_What to work on_.
Below are several entries. Transcribe exactly those lines that fall from the one with "This screenshot has height=1872, width=1066." through the one with "Task: Click on", end lines included.

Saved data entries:
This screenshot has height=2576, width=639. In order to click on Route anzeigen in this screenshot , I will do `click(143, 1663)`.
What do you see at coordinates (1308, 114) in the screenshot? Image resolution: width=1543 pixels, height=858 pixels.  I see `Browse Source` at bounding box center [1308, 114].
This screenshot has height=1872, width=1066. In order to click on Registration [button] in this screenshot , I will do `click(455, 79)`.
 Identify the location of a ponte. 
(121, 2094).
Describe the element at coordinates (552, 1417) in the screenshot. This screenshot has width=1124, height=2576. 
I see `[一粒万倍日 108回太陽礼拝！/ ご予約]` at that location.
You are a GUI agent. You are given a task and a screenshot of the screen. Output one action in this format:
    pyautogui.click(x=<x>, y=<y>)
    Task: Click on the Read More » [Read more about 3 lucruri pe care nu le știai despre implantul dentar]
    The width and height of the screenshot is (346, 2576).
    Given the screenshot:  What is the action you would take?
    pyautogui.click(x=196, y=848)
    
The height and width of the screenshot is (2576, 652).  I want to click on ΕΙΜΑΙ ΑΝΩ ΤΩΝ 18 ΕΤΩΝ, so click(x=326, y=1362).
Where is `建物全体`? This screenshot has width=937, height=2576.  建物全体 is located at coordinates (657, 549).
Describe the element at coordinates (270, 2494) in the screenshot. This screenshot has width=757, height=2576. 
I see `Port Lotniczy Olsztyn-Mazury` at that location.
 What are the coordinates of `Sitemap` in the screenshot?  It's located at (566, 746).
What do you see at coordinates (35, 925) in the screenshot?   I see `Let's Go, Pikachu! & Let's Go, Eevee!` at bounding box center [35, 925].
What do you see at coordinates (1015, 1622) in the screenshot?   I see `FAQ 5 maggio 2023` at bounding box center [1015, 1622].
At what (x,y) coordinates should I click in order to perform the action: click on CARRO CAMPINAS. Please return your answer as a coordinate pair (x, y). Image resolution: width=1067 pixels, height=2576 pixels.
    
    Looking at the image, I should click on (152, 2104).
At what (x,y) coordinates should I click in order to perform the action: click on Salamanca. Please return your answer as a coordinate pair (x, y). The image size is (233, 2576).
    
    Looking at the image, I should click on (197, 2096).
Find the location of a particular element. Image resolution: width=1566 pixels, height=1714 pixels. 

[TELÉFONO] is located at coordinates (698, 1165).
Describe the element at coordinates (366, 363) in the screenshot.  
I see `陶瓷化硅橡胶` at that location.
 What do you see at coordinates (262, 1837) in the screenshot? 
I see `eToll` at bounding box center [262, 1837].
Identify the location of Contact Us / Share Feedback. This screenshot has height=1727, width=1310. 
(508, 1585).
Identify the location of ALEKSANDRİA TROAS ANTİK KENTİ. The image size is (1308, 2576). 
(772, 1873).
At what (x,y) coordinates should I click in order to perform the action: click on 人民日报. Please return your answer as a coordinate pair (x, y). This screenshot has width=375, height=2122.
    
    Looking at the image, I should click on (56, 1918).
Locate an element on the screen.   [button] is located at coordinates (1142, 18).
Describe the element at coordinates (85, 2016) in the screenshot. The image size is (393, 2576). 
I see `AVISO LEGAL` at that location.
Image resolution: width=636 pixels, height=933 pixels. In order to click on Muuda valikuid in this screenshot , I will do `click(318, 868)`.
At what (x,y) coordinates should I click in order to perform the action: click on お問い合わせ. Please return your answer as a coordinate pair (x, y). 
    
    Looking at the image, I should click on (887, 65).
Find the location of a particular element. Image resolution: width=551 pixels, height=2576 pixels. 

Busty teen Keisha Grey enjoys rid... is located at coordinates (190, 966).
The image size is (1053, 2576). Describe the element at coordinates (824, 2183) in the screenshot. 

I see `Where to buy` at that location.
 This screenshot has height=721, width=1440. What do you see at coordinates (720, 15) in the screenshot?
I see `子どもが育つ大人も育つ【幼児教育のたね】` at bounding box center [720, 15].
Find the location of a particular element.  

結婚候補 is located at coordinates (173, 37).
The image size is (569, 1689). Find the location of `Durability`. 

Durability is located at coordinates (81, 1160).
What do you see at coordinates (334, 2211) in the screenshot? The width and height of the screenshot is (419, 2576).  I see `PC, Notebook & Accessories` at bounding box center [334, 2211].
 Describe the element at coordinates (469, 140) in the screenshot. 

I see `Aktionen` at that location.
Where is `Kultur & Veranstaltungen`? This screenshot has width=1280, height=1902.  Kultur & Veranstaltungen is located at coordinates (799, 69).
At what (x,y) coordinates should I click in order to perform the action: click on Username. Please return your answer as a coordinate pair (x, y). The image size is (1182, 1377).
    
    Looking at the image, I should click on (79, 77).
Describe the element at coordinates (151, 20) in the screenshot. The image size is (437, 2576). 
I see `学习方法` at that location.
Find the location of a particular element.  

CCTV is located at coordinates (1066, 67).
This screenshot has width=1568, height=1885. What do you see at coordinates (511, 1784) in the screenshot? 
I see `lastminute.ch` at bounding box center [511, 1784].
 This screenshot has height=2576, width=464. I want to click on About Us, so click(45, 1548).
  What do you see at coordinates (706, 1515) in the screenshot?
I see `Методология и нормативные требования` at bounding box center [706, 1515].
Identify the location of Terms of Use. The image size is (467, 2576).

_Answer space_.
This screenshot has height=1872, width=1066. In order to click on Registration [button] in this screenshot , I will do `click(455, 79)`.
 Identify the location of a ponte. 
(121, 2094).
Describe the element at coordinates (552, 1417) in the screenshot. This screenshot has width=1124, height=2576. 
I see `[一粒万倍日 108回太陽礼拝！/ ご予約]` at that location.
You are a GUI agent. You are given a task and a screenshot of the screen. Output one action in this format:
    pyautogui.click(x=<x>, y=<y>)
    Task: Click on the Read More » [Read more about 3 lucruri pe care nu le știai despre implantul dentar]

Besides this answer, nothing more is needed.